I thought I will share this photograph of me and the other head of delegation after completing our negotiations. We had to turn around as the lady officers wanted to take a photograph of us away from another group on the other side.

Alhamdulillah, we have completed the negotiations and agreed on the final text after two days of negotiations. The agreement can now be signed after it has gone through the approval process by both countries. In the next few months, hopefully it will be signed by whoever is appointed by both countries to sign - usually the Minister of Foreign Affairs or Minister of Finance depending on who is available.

How do two countries decide to sign an agreement and what are the processes? Someone asked me that and I thought this will be a good opportunity for me to reply.

Usually the two countries will contact each other through their diplomatic representatives and the countries' Ministries of Foreign Affairs that they want to complete an agreement. The two countries will send their own versions of what the agreement should look like. Even though the two countries had agreed on the agreement topic, the two draft agreement texts would vary taking into account the priority needs of each country. So a date would be set so that the two countries can take a look at both texts and try to hammer out a new text with common provisions that both countries can agree on. Depending on the complexity of the agreement, the mood of the negotiators and other factors, some agreements can take more than a few rounds. Each round takes about 2 to 3 days.

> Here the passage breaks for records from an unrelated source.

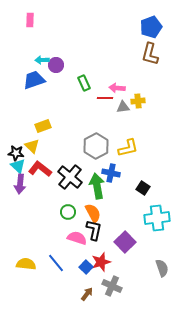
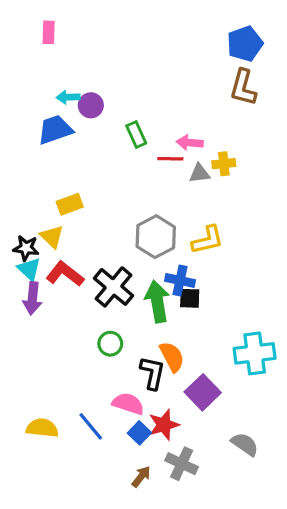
black square: (143, 188) -> (190, 298), moved, turned -32
orange semicircle: (93, 213) -> (172, 357), moved
pink semicircle: (77, 238) -> (128, 404), moved
gray semicircle: (162, 268) -> (245, 444), moved, turned -36

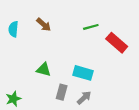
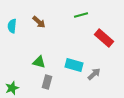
green line: (91, 27) -> (81, 15), moved
gray rectangle: (62, 92) -> (47, 82), moved
gray arrow: (84, 98) -> (94, 74), moved

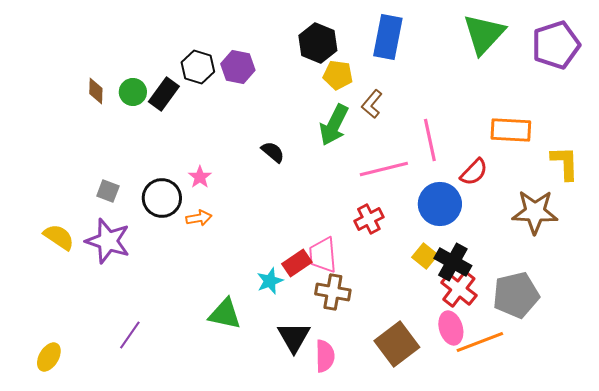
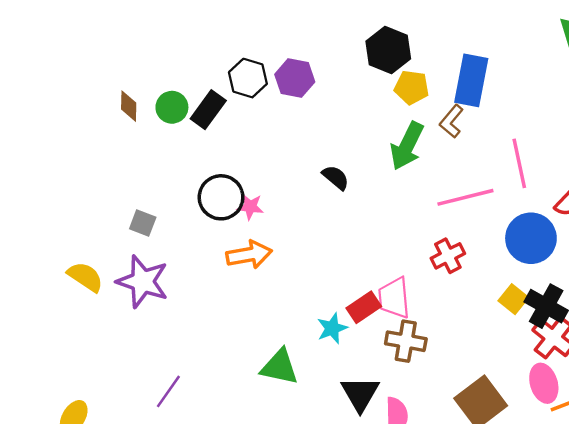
blue rectangle: (388, 37) -> (471, 80), moved
pink star: (200, 177) -> (250, 207), turned -30
black circle: (162, 198) -> (221, 197), moved
orange arrow: (199, 218) -> (249, 255), size x1.5

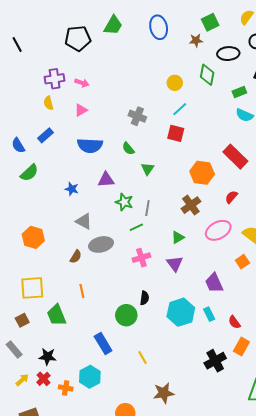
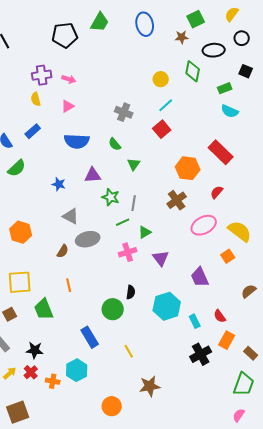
red square: (176, 133) -> (162, 129), turned 36
green triangle: (178, 237) -> (145, 232), moved
cyan rectangle: (209, 314) -> (195, 321), moved

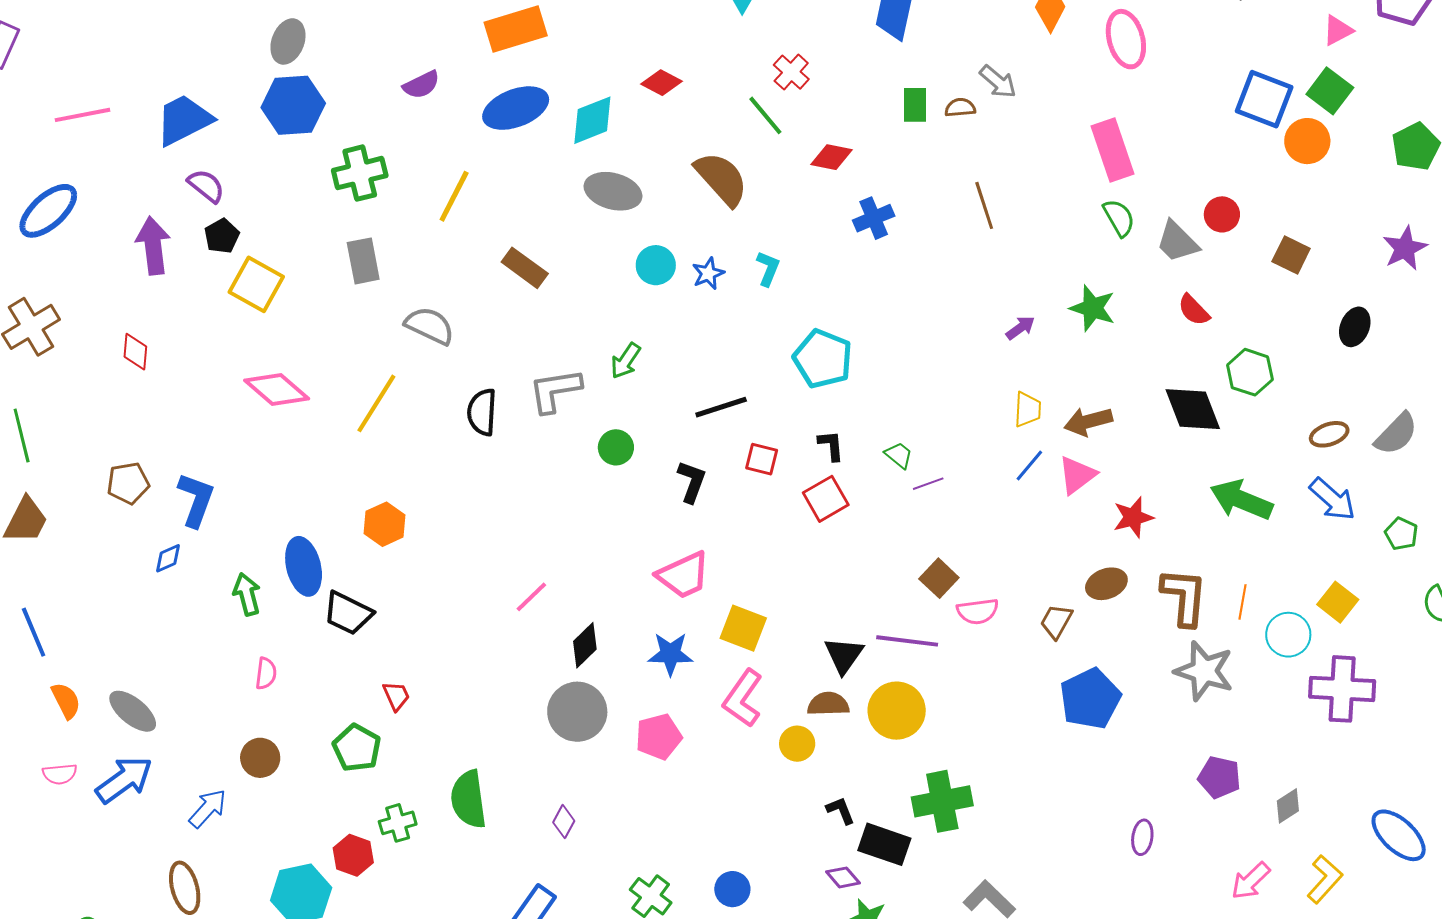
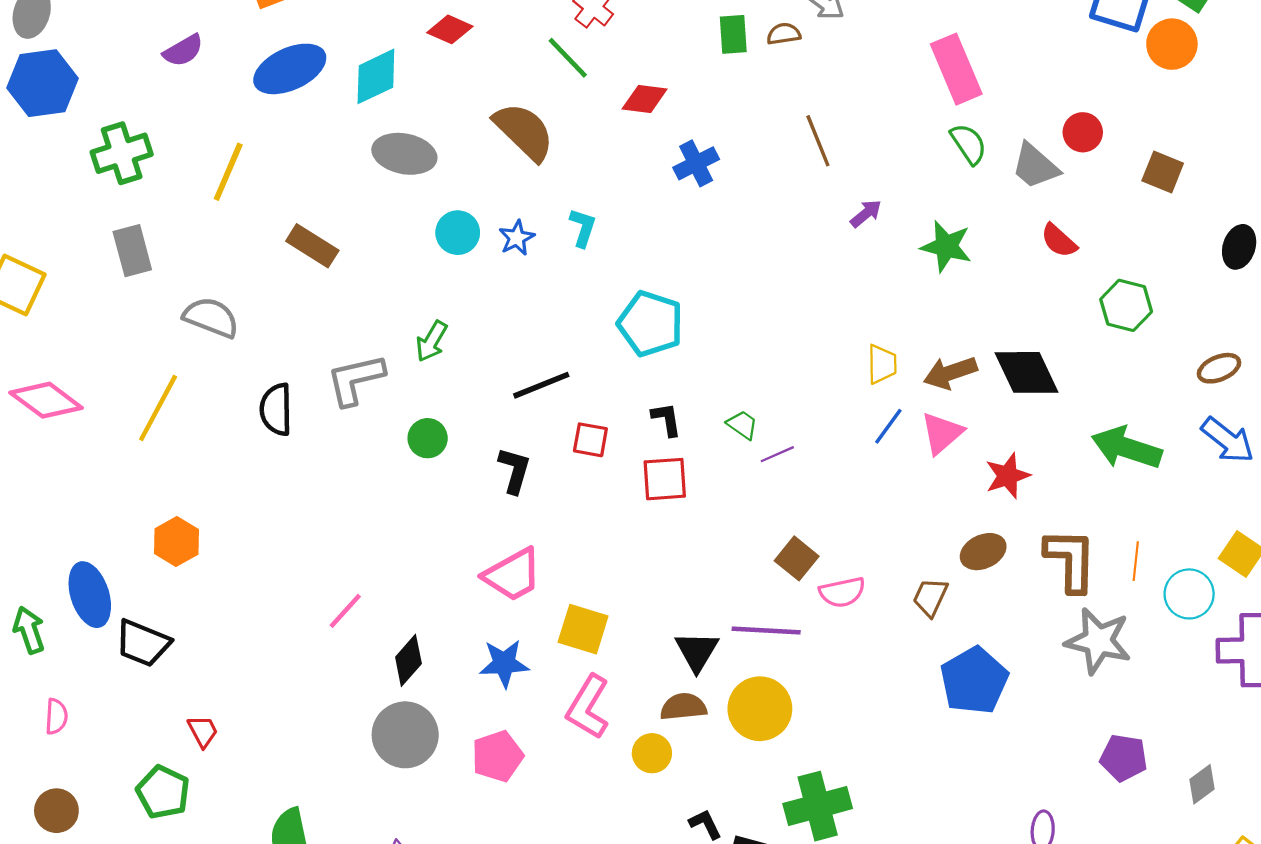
purple arrow: (1020, 328) -> (866, 213), moved
black diamond: (1193, 409) -> (1027, 372), moved
red square: (826, 499) -> (665, 479), turned 30

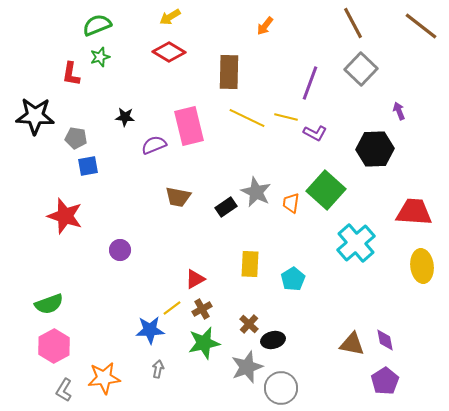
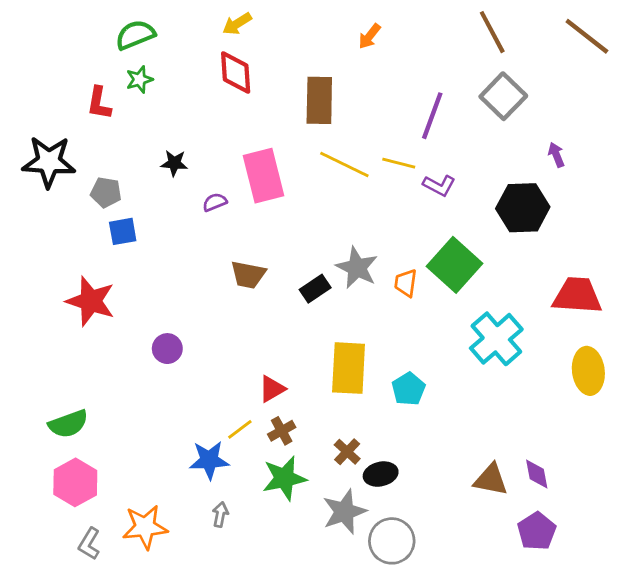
red diamond: (169, 52) -> (236, 72), turned 56
purple semicircle: (154, 145) -> (215, 202), size x0.7
yellow rectangle: (250, 264) -> (349, 368), size x1.4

If you take into account the flying time and other factors, it can be quite tiring to complete an agreement.

Once the two countries agree on the final text, the approval process for signing comes into place. For Brunei and similar to most countries, the agreed text would be sent to the Attorney General for legal clearance and translation to Malay (other countries translate to their own languages too). After legal clearance, it gets sent to the Cabinet for approval. Once approval is received, the document is now ready for it to be signed. Normally the Ministry of Foreign Affairs advised the best time for it to be signed. It could be signed during State Visits or Official Visits where a Minister will be designated to sign it or if there is an urgency, the Ambassador can be designated to sign.

After signing, the agreement is not yet in force. The agreement has to be ratified and goes through a ratification process. Most countries do it through the legislative assembly and a new law or legislation is prepared as that agreement will now supercede the country's legislations. So if there is an agreement on taxation and exemptions are given under the agreement, that agreement will override the country's tax laws even if that tax laws do not contain the exemption provisions.

The ratification process includes preparing a new law to be approved by the legislative assembly of that country. In Brunei's case since the legislative assembly is currently only approving appropriation bills (budget and spending laws), the ratification process goes back to the cabinet. After the agreement is ratified, then only it will enter into force. The agreement will now become a public document and can be accessed by anyone. In Brunei it will be gazetted in the Government Gazette which you can buy for $5 from either the Printing Department or the Legal Department.

So, there you go. Now you know what I do everytime I disappear for a few days from Brunei. It is not to have a holiday but to have an agreement that will benefit Brunei and its economy.